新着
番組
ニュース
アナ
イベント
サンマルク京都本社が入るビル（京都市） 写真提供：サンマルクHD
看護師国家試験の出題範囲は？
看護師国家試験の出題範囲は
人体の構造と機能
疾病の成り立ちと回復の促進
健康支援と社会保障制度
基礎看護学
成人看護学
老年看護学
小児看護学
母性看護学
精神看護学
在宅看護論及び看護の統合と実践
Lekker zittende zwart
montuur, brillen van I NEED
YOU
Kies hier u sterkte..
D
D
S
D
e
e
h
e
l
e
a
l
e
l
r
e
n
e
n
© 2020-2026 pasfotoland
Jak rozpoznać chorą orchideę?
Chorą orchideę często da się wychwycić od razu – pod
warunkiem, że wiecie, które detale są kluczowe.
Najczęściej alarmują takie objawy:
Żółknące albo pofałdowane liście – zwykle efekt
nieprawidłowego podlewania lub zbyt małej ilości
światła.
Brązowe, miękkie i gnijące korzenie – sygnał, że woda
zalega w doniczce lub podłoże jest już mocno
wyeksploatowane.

************

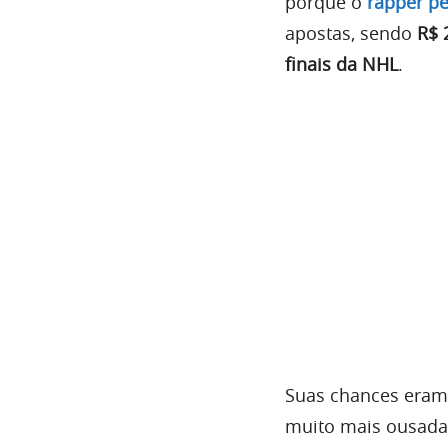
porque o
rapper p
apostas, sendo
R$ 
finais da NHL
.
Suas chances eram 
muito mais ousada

************

Requirement:
All lines in the data above from the one with "Brązowe, miękkie i" through the one with "wyeksploatowane." must be repeated exactly, and no others.

Solution to the exercise:
Brązowe, miękkie i gnijące korzenie – sygnał, że woda
zalega w doniczce lub podłoże jest już mocno
wyeksploatowane.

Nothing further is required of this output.